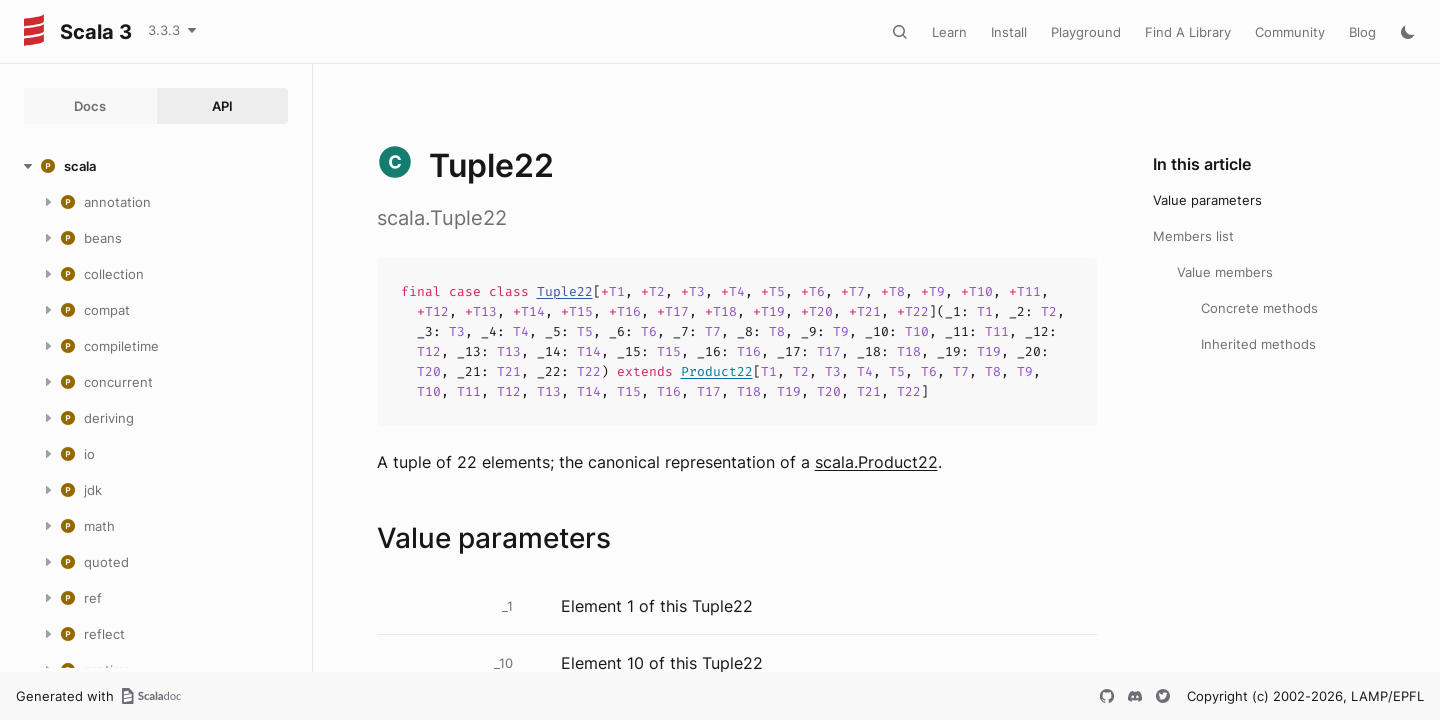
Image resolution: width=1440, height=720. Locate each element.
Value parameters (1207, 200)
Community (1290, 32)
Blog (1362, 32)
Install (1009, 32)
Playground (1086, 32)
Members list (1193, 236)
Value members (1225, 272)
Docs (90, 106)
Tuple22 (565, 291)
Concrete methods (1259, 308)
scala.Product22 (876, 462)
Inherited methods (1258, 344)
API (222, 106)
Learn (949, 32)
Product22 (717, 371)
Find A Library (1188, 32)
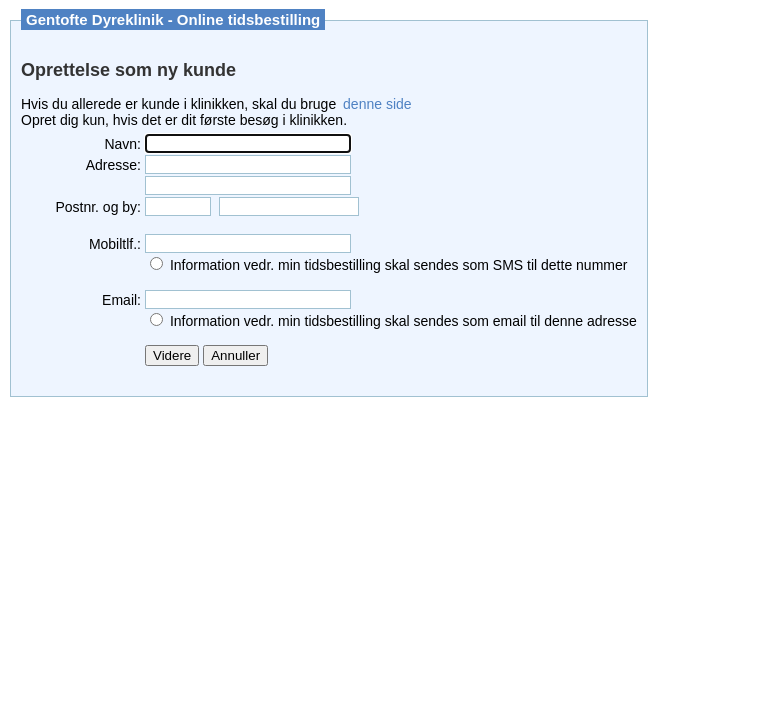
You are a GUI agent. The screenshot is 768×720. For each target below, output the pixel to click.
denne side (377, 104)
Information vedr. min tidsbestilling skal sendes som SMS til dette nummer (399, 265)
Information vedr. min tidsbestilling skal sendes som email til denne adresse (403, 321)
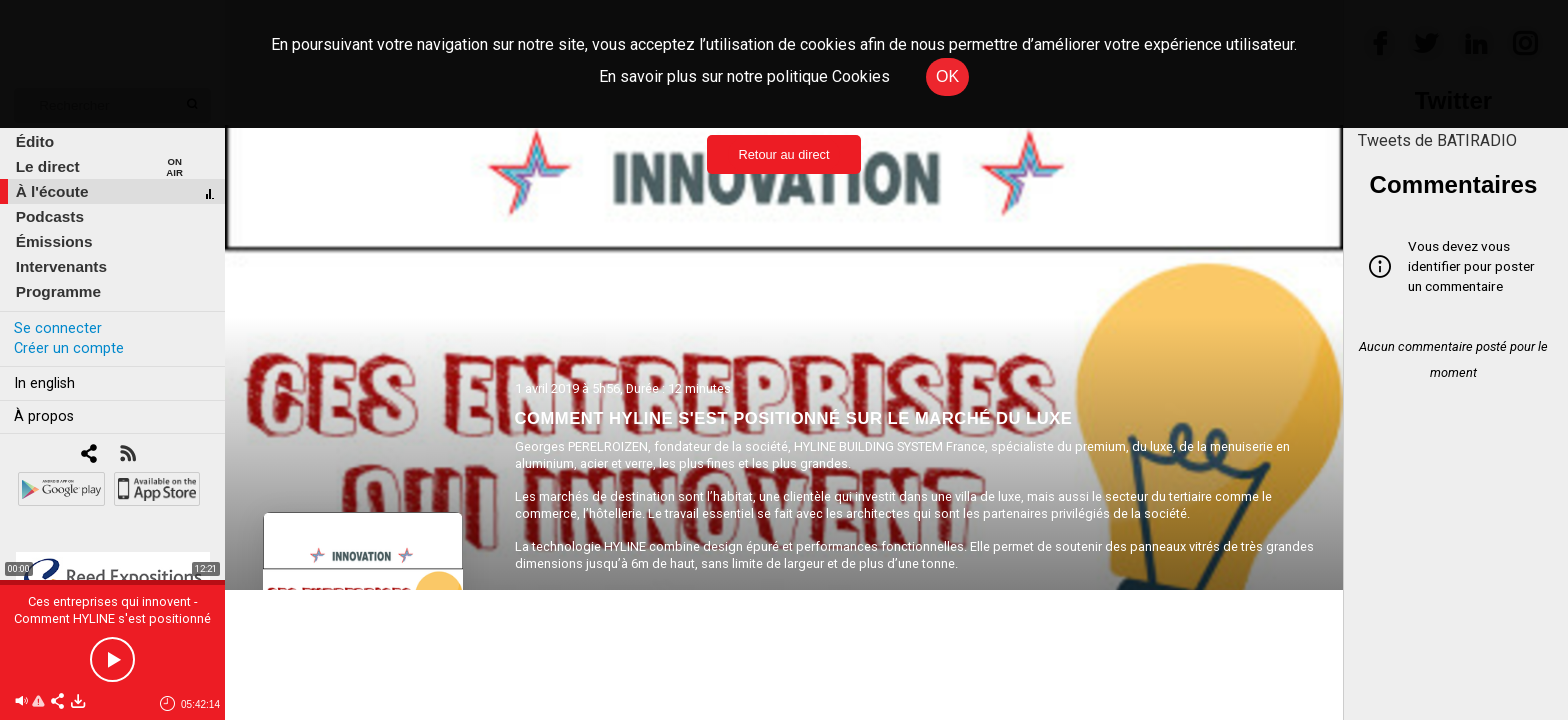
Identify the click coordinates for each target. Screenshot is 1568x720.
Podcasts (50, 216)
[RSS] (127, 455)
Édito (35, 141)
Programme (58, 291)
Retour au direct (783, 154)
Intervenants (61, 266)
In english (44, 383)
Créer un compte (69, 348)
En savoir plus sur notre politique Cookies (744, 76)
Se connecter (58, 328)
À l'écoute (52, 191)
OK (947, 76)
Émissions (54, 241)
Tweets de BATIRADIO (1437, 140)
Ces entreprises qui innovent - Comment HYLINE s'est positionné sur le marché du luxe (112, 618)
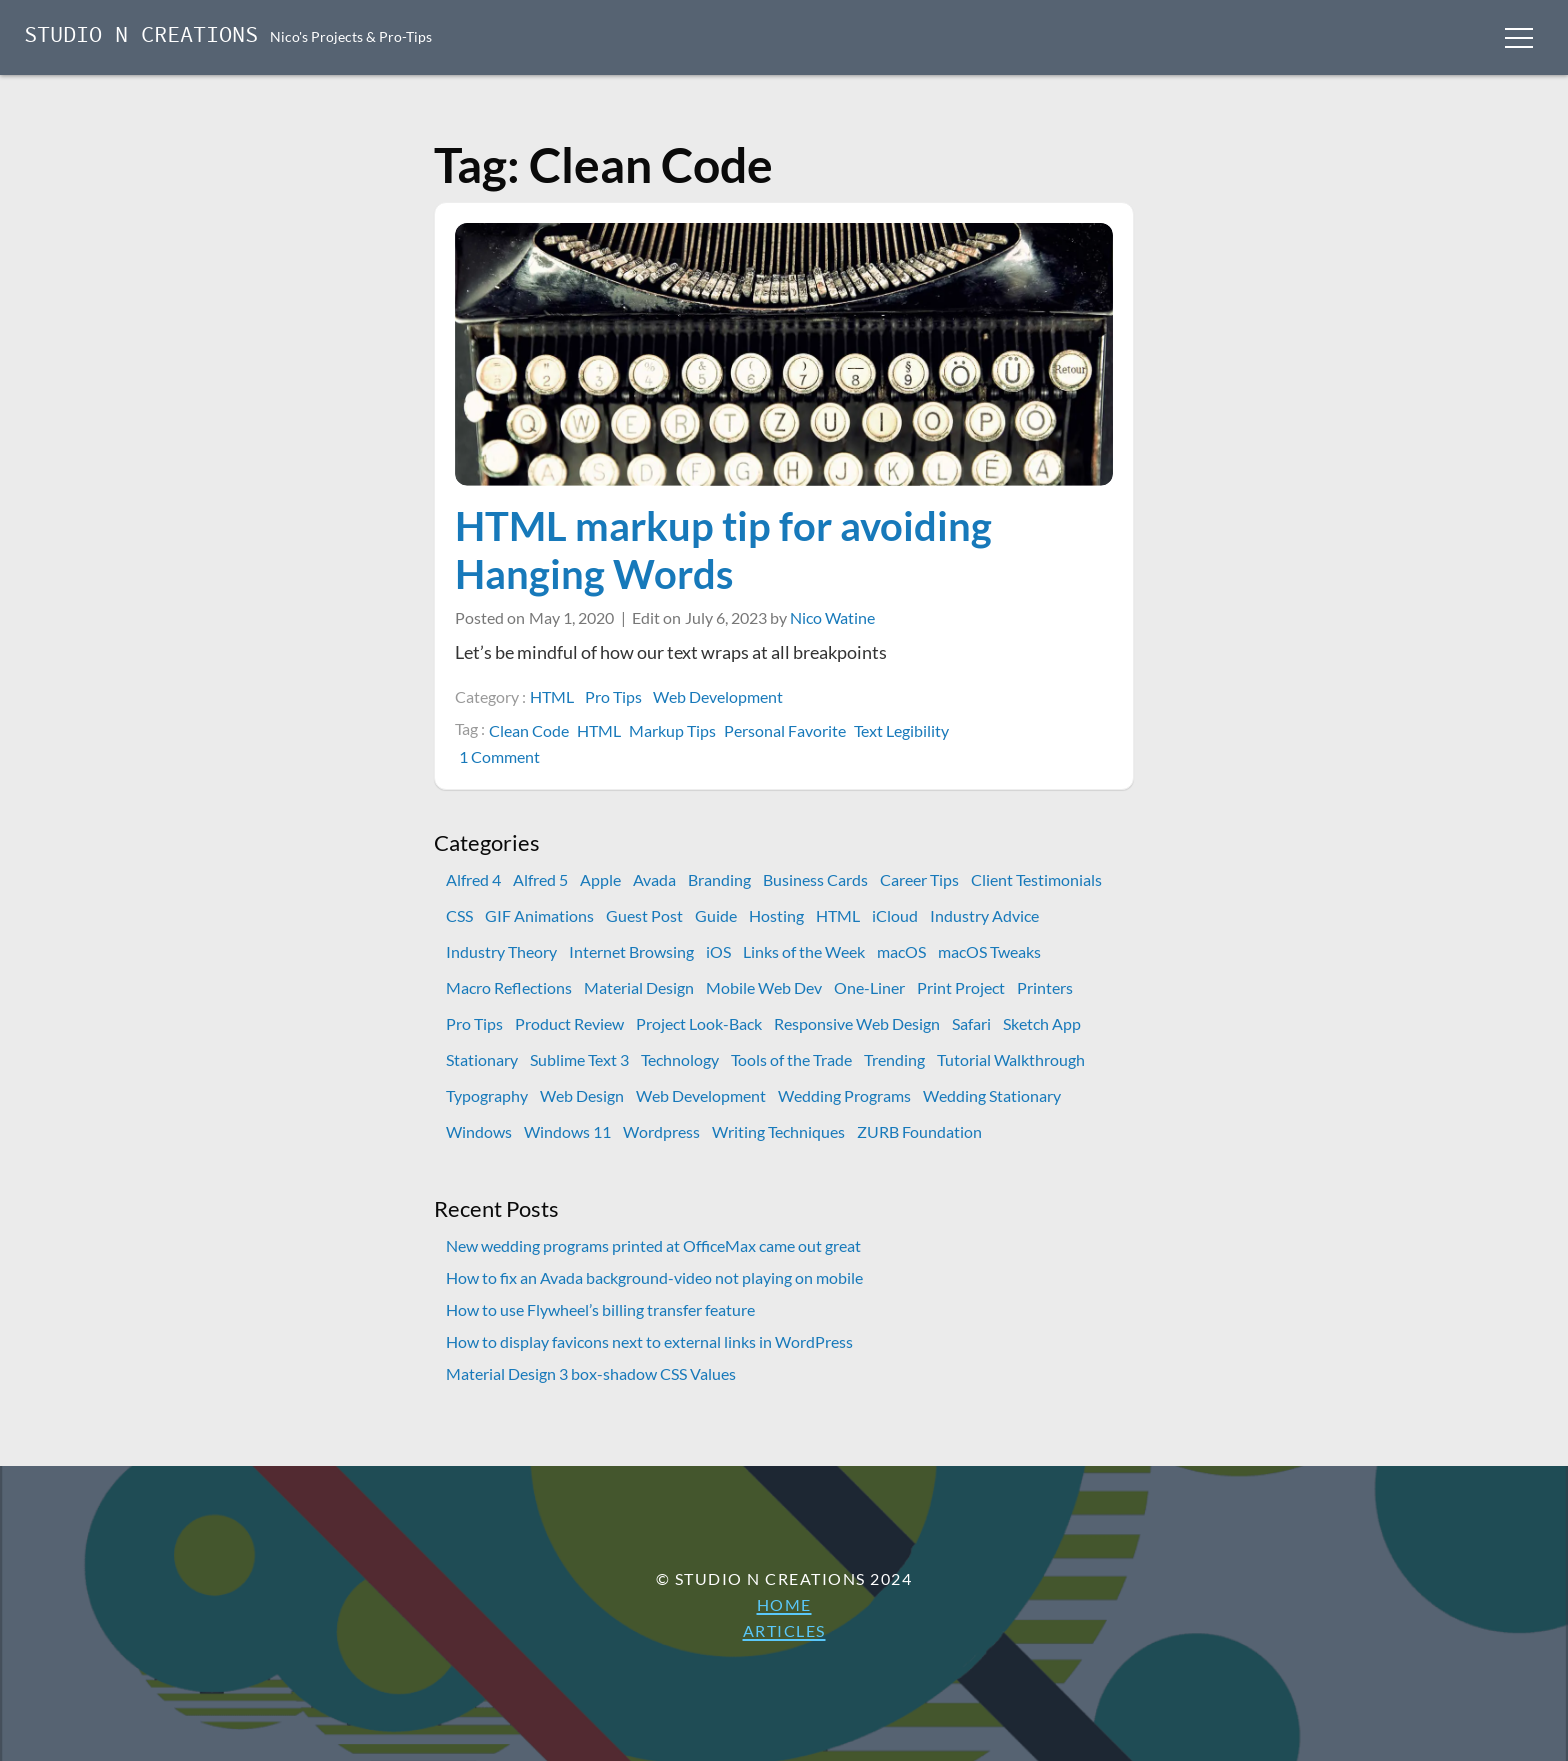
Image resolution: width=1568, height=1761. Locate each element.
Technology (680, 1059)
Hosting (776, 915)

+++

- [What this task involves]:
Retype verbatim only the lines beginning with the line that contains "En savoir plus" and ending with the last line of the listing above; pictures are to be excluded.

- [Answer to the exercise]:
En savoir plus sur notre politique Cookies (744, 76)
Se connecter (58, 328)
À l'écoute (52, 191)
OK (947, 76)
Émissions (54, 241)
Tweets de BATIRADIO (1437, 140)
Ces entreprises qui innovent - Comment HYLINE s'est positionné sur le marché du luxe (112, 618)
Image resolution: width=1568, height=1761. Locate each element.
Technology (680, 1059)
Hosting (776, 915)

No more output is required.